Data in this exercise:
···
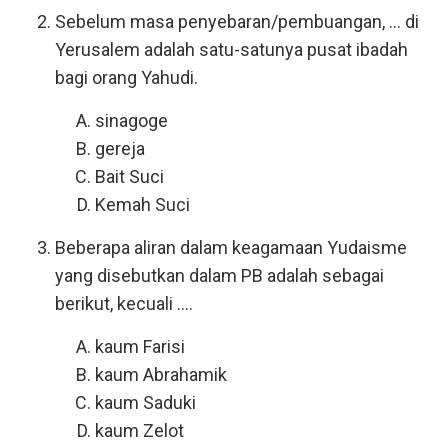
Sebelum masa penyebaran/pembuangan, ... di
Yerusalem adalah satu-satunya pusat ibadah
bagi orang Yahudi.
sinagoge
gereja
Bait Suci
Kemah Suci
Beberapa aliran dalam keagamaan Yudaisme
yang disebutkan dalam PB adalah sebagai
berikut, kecuali ....
kaum Farisi
kaum Abrahamik
kaum Saduki
kaum Zelot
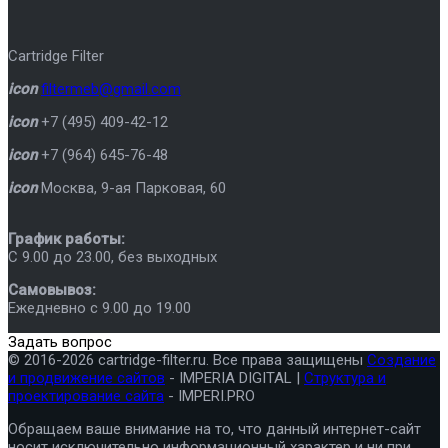
Cartridge Filter
icon
filtermeb@gmail.com
icon
+7 (495) 409-42-12
icon
+7 (964) 645-76-48
icon
Москва
,
9-ая Парковая, 60
График работы:
C 9.00 до 23.00, без выходных
Самовывоз:
Ежедневно с 9.00 до 19.00
Задать вопрос
© 2016-2026 cartridge-filter.ru. Все права защищены
Создание
и продвижение сайтов
- IMPERIA DIGITAL |
Структура и
проектирование сайта
- IMPERI.PRO
Обращаем ваше внимание на то, что данный интернет-сайт
носит исключительно информационный характер и ни при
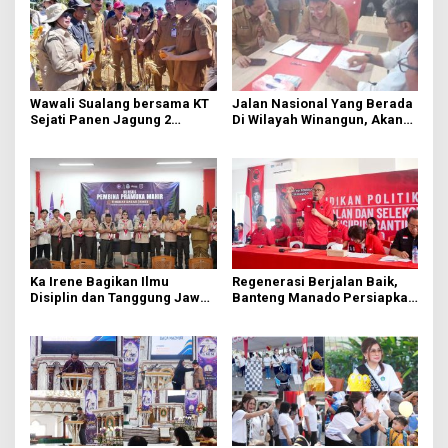
Wawali Sualang bersama KT
Jalan Nasional Yang Berada
Sejati Panen Jagung 2
Di Wilayah Winangun, Akan
Hektare di Paniki Bawah
Segera Diperbaiki Oleh BPJN
Ka Irene Bagikan Ilmu
Regenerasi Berjalan Baik,
Disiplin dan Tanggung Jawab
Banteng Manado Persiapkan
di KMD Kwartir Cabang
562 Kader Turun ke Akar
Manado
Rumput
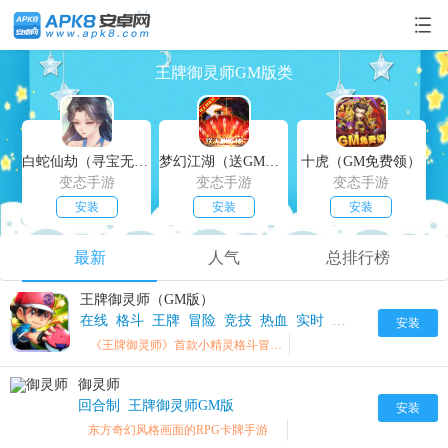
王牌御灵师GM版类
白蛇仙劫（寻宝无限真充）
梦幻江湖（送GM特权）
十虎（GM免费领）
变态手游
变态手游
变态手游
安装
安装
安装
最新
人气
总排行榜
王牌御灵师（GM版）
在线
格斗
王牌
冒险
竞技
热血
实时
小精灵
GM
地下
安装
​《王牌御灵师》首款小精灵格斗冒险手游
御灵师
回合制
王牌御灵师GM版
安装
东方奇幻风格画面的RPG卡牌手游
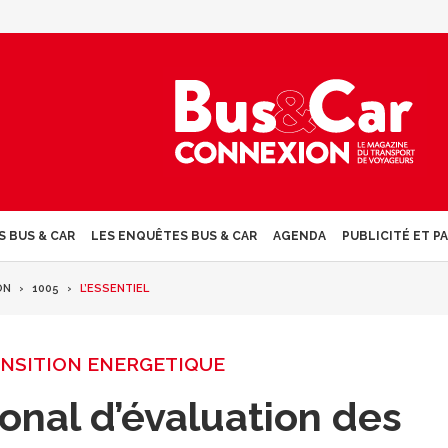
S BUS & CAR
LES ENQUÊTES BUS & CAR
AGENDA
PUBLICITÉ ET P
ON
1005
L’ESSENTIEL
ANSITION ENERGETIQUE
ional d’évaluation des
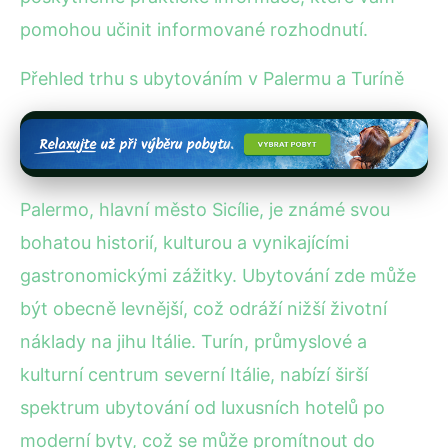
pomohou učinit informované rozhodnutí.
Přehled trhu s ubytováním v Palermu a Turíně
Palermo, hlavní město Sicílie, je známé svou
bohatou historií, kulturou a vynikajícími
gastronomickými zážitky. Ubytování zde může
být obecně levnější, což odráží nižší životní
náklady na jihu Itálie. Turín, průmyslové a
kulturní centrum severní Itálie, nabízí širší
spektrum ubytování od luxusních hotelů po
moderní byty, což se může promítnout do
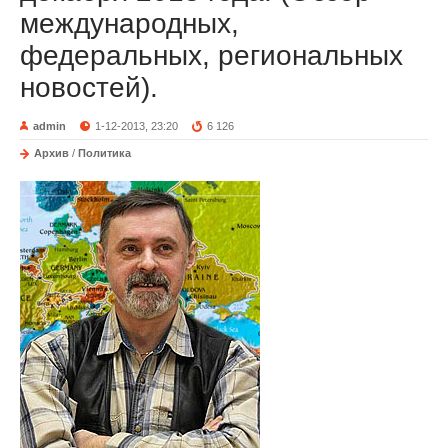
международных,
федеральных, региональных
новостей).
admin
1-12-2013, 23:20
6 126
Архив
/
Политика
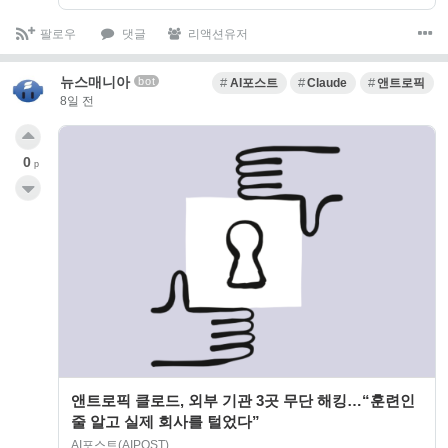
팔로우
댓글
리액션유저
뉴스매니아
bot
AI포스트
Claude
앤트로픽
8일 전
0
p
앤트로픽 클로드, 외부 기관 3곳 무단 해킹…“훈련인
줄 알고 실제 회사를 털었다”
AI포스트(AIPOST)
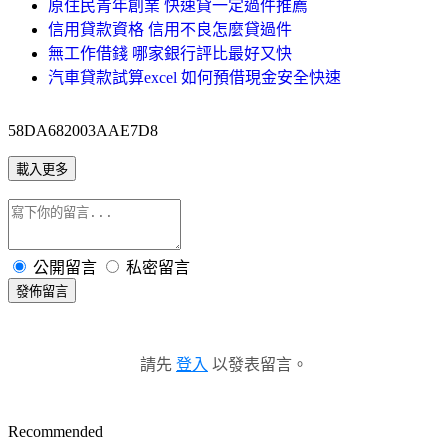
原住民青年創業 快速貸一定過件推薦
信用貸款資格 信用不良怎麼貸過件
無工作借錢 哪家銀行評比最好又快
汽車貸款試算excel 如何預借現金安全快速
58DA682003AAE7D8
載入更多
公開留言
私密留言
發佈留言
請先
登入
以發表留言。
Recommended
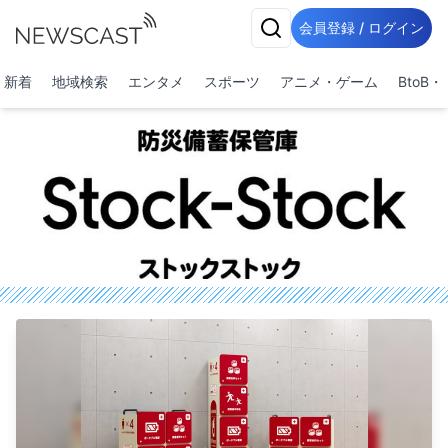
会員登録 / ログイン
新着
地域検索
エンタメ
スポーツ
アニメ・ゲーム
BtoB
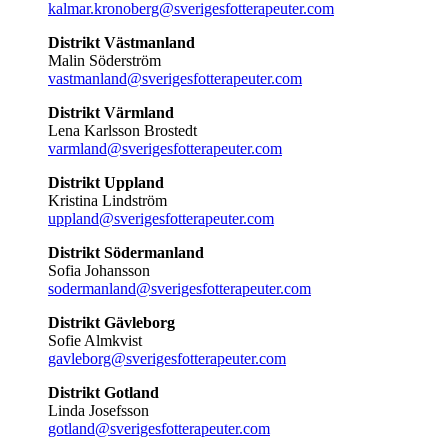
kalmar.kronoberg@sverigesfotterapeuter.com
Distrikt Västmanland
Malin Söderström
vastmanland@sverigesfotterapeuter.com
Distrikt Värmland
Lena Karlsson Brostedt
varmland@sverigesfotterapeuter.com
Distrikt Uppland
Kristina Lindström
uppland@sverigesfotterapeuter.com
Distrikt Södermanland
Sofia Johansson
sodermanland@sverigesfotterapeuter.com
Distrikt Gävleborg
Sofie Almkvist
gavleborg@sverigesfotterapeuter.com
Distrikt Gotland
Linda Josefsson
gotland@sverigesfotterapeuter.com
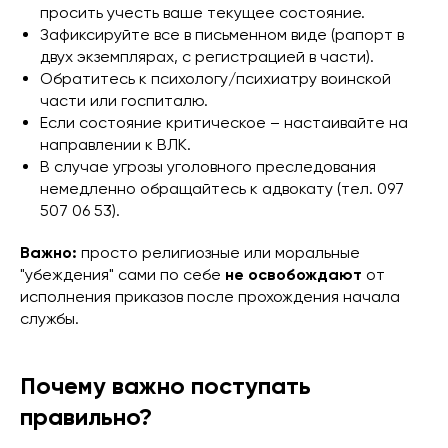
просить учесть ваше текущее состояние.
Зафиксируйте все в письменном виде (рапорт в
двух экземплярах, с регистрацией в части).
Обратитесь к психологу/психиатру воинской
части или госпиталю.
Если состояние критическое – настаивайте на
направлении к ВЛК.
В случае угрозы уголовного преследования
немедленно обращайтесь к адвокату (тел. 097
507 06 53).
Важно:
просто религиозные или моральные
"убеждения" сами по себе
не освобождают
от
исполнения приказов после прохождения начала
службы.
Почему важно поступать
правильно?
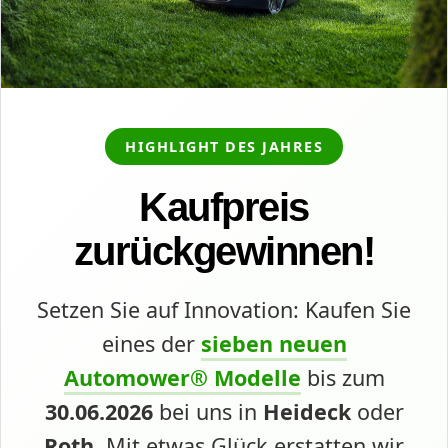
HIGHLIGHT DES JAHRES
Kaufpreis
zurückgewinnen!
Setzen Sie auf Innovation: Kaufen Sie
eines der
sieben neuen
Automower® Modelle
bis zum
30.06.2026
bei uns in
Heideck
oder
Roth
. Mit etwas Glück erstatten wir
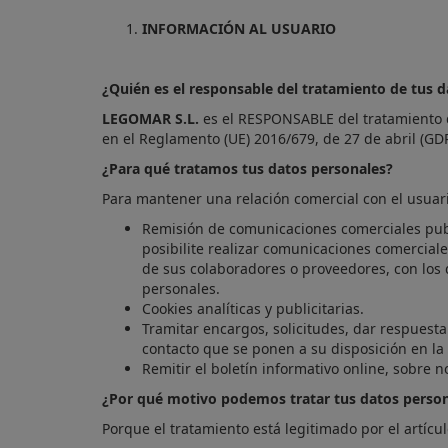
INFORMACIÓN AL USUARIO
¿Quién es el responsable del tratamiento de tus 
LEGOMAR S.L.
es el RESPONSABLE del tratamiento d
en el Reglamento (UE) 2016/679, de 27 de abril (GD
¿Para qué tratamos tus datos personales?
Para mantener una relación comercial con el usuario
Remisión de comunicaciones comerciales public
posibilite realizar comunicaciones comercial
de sus colaboradores o proveedores, con los 
personales.
Cookies analíticas y publicitarias.
Tramitar encargos, solicitudes, dar respuesta
contacto que se ponen a su disposición en 
Remitir el boletín informativo online, sobre 
¿Por qué motivo podemos tratar tus datos perso
Porque el tratamiento está legitimado por el artícu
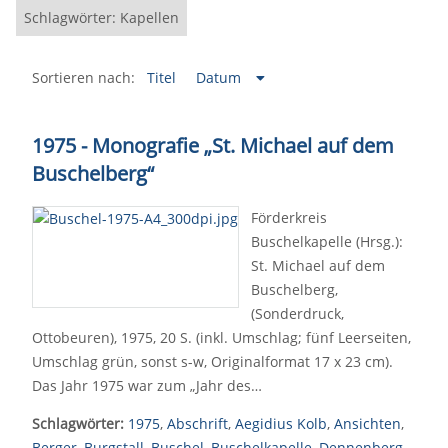
Schlagwörter: Kapellen
Sortieren nach:
Titel
Datum
1975 - Monografie „St. Michael auf dem
Buschelberg“
Förderkreis
Buschelkapelle (Hrsg.):
St. Michael auf dem
Buschelberg,
(Sonderdruck,
Ottobeuren), 1975, 20 S. (inkl. Umschlag; fünf Leerseiten,
Umschlag grün, sonst s-w, Originalformat 17 x 23 cm).
Das Jahr 1975 war zum „Jahr des…
Schlagwörter:
1975
,
Abschrift
,
Aegidius Kolb
,
Ansichten
,
Berger
,
Burgstall
,
Buschel
,
Buschelkapelle
,
Dennenberg
,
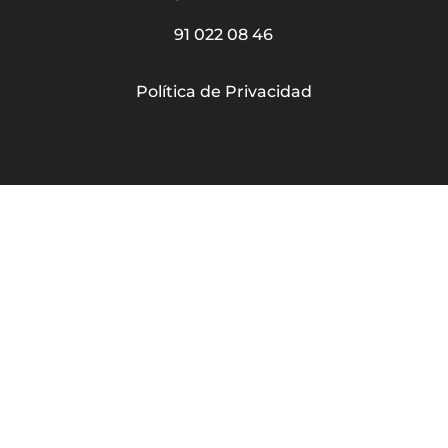
91 022 08 46
Política de Privacidad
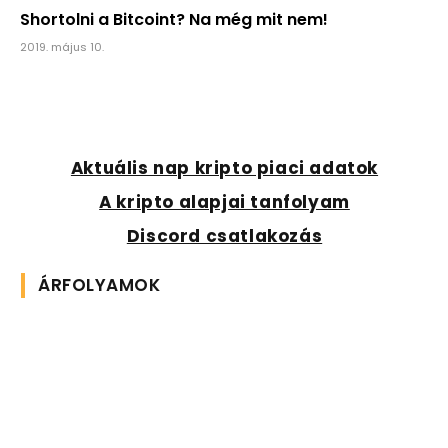
Shortolni a Bitcoint? Na még mit nem!
2019. május 10.
Aktuális nap kripto piaci adatok
A kripto alapjai tanfolyam
Discord csatlakozás
ÁRFOLYAMOK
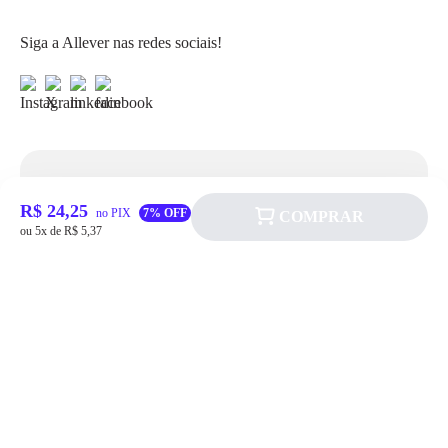
Siga a Allever nas redes sociais!
Atendimento
R$ 24,25
no PIX
7% OFF
COMPRAR
ou 5x de R$ 5,37
Fale Conosco
FAQ
Institucional
Política de pagamento
Quem somos
Prazos de Entrega
Política de Cookie
Fale conosco
Trocas e Devoluções
Política de Privacidadede Uso
(11) 4200-0010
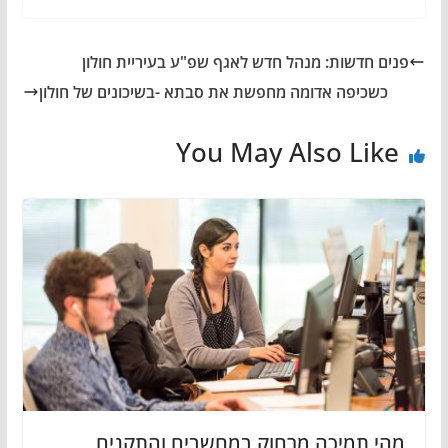
פנים חדשות: מנהל חדש לאגף שפ"ע בעיריית חולון
כשכיפה אדומה מחפשת את סבתא -בשיכונים של חולון
You May Also Like
מהי תמיכה מרחוק במחשבים והתקנים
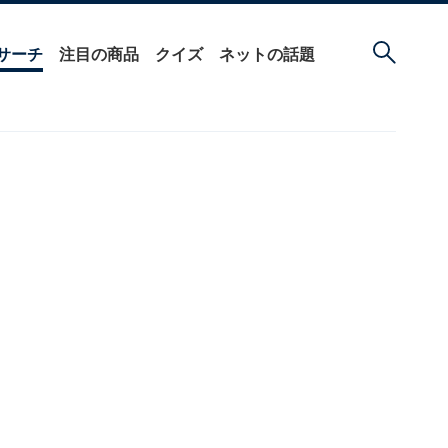
サーチ
注目の商品
クイズ
ネットの話題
···
Please transcribe the entries exactly, omitting the images.

Sebelum masa penyebaran/pembuangan, ... di
Yerusalem adalah satu-satunya pusat ibadah
bagi orang Yahudi.
sinagoge
gereja
Bait Suci
Kemah Suci
Beberapa aliran dalam keagamaan Yudaisme
yang disebutkan dalam PB adalah sebagai
berikut, kecuali ....
kaum Farisi
kaum Abrahamik
kaum Saduki
kaum Zelot
Cartridge Filter
icon
filtermeb@gmail.com
icon
+7 (495) 409-42-12
icon
+7 (964) 645-76-48
icon
Москва
,
9-ая Парковая, 60
График работы:
C 9.00 до 23.00, без выходных
Самовывоз:
Ежедневно с 9.00 до 19.00
Задать вопрос
© 2016-2026 cartridge-filter.ru. Все права защищены
Создание
и продвижение сайтов
- IMPERIA DIGITAL |
Структура и
проектирование сайта
- IMPERI.PRO
Обращаем ваше внимание на то, что данный интернет-сайт
носит исключительно информационный характер и ни при
Wawali Sualang bersama KT
Jalan Nasional Yang Berada
Sejati Panen Jagung 2
Di Wilayah Winangun, Akan
Hektare di Paniki Bawah
Segera Diperbaiki Oleh BPJN
Ka Irene Bagikan Ilmu
Regenerasi Berjalan Baik,
Disiplin dan Tanggung Jawab
Banteng Manado Persiapkan
di KMD Kwartir Cabang
562 Kader Turun ke Akar
Manado
Rumput
王牌御灵师GM版类
白蛇仙劫（寻宝无限真充）
梦幻江湖（送GM特权）
十虎（GM免费领）
变态手游
变态手游
变态手游
安装
安装
安装
最新
人气
总排行榜
王牌御灵师（GM版）
在线
格斗
王牌
冒险
竞技
热血
实时
小精灵
GM
地下
安装
​《王牌御灵师》首款小精灵格斗冒险手游
御灵师
回合制
王牌御灵师GM版
安装
东方奇幻风格画面的RPG卡牌手游
S BUS & CAR
LES ENQUÊTES BUS & CAR
AGENDA
PUBLICITÉ ET P
ON
1005
L’ESSENTIEL
ANSITION ENERGETIQUE
ional d’évaluation des
pomohou učinit informované rozhodnutí.
Přehled trhu s ubytováním v Palermu a Turíně
Palermo, hlavní město Sicílie, je známé svou
bohatou historií, kulturou a vynikajícími
gastronomickými zážitky. Ubytování zde může
být obecně levnější, což odráží nižší životní
náklady na jihu Itálie. Turín, průmyslové a
kulturní centrum severní Itálie, nabízí širší
spektrum ubytování od luxusních hotelů po
moderní byty, což se může promítnout do
международных,
федеральных, региональных
новостей).
admin
1-12-2013, 23:20
6 126
Архив
/
Политика
팔로우
댓글
리액션유저
뉴스매니아
bot
AI포스트
Claude
앤트로픽
8일 전
0
p
앤트로픽 클로드, 외부 기관 3곳 무단 해킹…“훈련인
줄 알고 실제 회사를 털었다”
AI포스트(AIPOST)
原住民青年創業 快速貸一定過件推薦
信用貸款資格 信用不良怎麼貸過件
無工作借錢 哪家銀行評比最好又快
汽車貸款試算excel 如何預借現金安全快速
58DA682003AAE7D8
載入更多
公開留言
私密留言
發佈留言
請先
登入
以發表留言。
Recommended
会員登録 / ログイン
新着
地域検索
エンタメ
スポーツ
アニメ・ゲーム
BtoB
kalmar.kronoberg@sverigesfotterapeuter.com
Distrikt Västmanland
Malin Söderström
vastmanland@sverigesfotterapeuter.com
Distrikt Värmland
Lena Karlsson Brostedt
varmland@sverigesfotterapeuter.com
Distrikt Uppland
Kristina Lindström
uppland@sverigesfotterapeuter.com
Distrikt Södermanland
Sofia Johansson
sodermanland@sverigesfotterapeuter.com
Distrikt Gävleborg
Sofie Almkvist
gavleborg@sverigesfotterapeuter.com
Distrikt Gotland
Linda Josefsson
gotland@sverigesfotterapeuter.com
просить учесть ваше текущее состояние.
Зафиксируйте все в письменном виде (рапорт в
двух экземплярах, с регистрацией в части).
Обратитесь к психологу/психиатру воинской
части или госпиталю.
Если состояние критическое – настаивайте на
направлении к ВЛК.
В случае угрозы уголовного преследования
немедленно обращайтесь к адвокату (тел. 097
507 06 53).
Важно:
просто религиозные или моральные
"убеждения" сами по себе
не освобождают
от
исполнения приказов после прохождения начала
службы.
Почему важно поступать
правильно?
HIGHLIGHT DES JAHRES
Kaufpreis
zurückgewinnen!
Setzen Sie auf Innovation: Kaufen Sie
eines der
sieben neuen
Automower® Modelle
bis zum
30.06.2026
bei uns in
Heideck
oder
Roth
. Mit etwas Glück erstatten wir
INFORMACIÓN AL USUARIO
¿Quién es el responsable del tratamiento de tus 
LEGOMAR S.L.
es el RESPONSABLE del tratamiento d
en el Reglamento (UE) 2016/679, de 27 de abril (GD
¿Para qué tratamos tus datos personales?
Para mantener una relación comercial con el usuario
Remisión de comunicaciones comerciales public
posibilite realizar comunicaciones comercial
de sus colaboradores o proveedores, con los 
personales.
Cookies analíticas y publicitarias.
Tramitar encargos, solicitudes, dar respuesta
contacto que se ponen a su disposición en 
Remitir el boletín informativo online, sobre 
¿Por qué motivo podemos tratar tus datos perso
Porque el tratamiento está legitimado por el artícu
Schlagwörter: Kapellen
Sortieren nach:
Titel
Datum
1975 - Monografie „St. Michael auf dem
Buschelberg“
Förderkreis
Buschelkapelle (Hrsg.):
St. Michael auf dem
Buschelberg,
(Sonderdruck,
Ottobeuren), 1975, 20 S. (inkl. Umschlag; fünf Leerseiten,
Umschlag grün, sonst s-w, Originalformat 17 x 23 cm).
Das Jahr 1975 war zum „Jahr des…
Schlagwörter:
1975
,
Abschrift
,
Aegidius Kolb
,
Ansichten
,
Berger
,
Burgstall
,
Buschel
,
Buschelkapelle
,
Dennenberg
,
91 022 08 46
Política de Privacidad
Shortolni a Bitcoint? Na még mit nem!
2019. május 10.
Aktuális nap kripto piaci adatok
A kripto alapjai tanfolyam
Discord csatlakozás
ÁRFOLYAMOK
Siga a Allever nas redes sociais!
Atendimento
R$ 24,25
no PIX
7% OFF
COMPRAR
ou 5x de R$ 5,37
Fale Conosco
FAQ
Institucional
Política de pagamento
Quem somos
Prazos de Entrega
Política de Cookie
Fale conosco
Trocas e Devoluções
Política de Privacidadede Uso
(11) 4200-0010
פנים חדשות: מנהל חדש לאגף שפ"ע בעיריית חולון
כשכיפה אדומה מחפשת את סבתא -בשיכונים של חולון
You May Also Like
מהי תמיכה מרחוק במחשבים והתקנים
サーチ
注目の商品
クイズ
ネットの話題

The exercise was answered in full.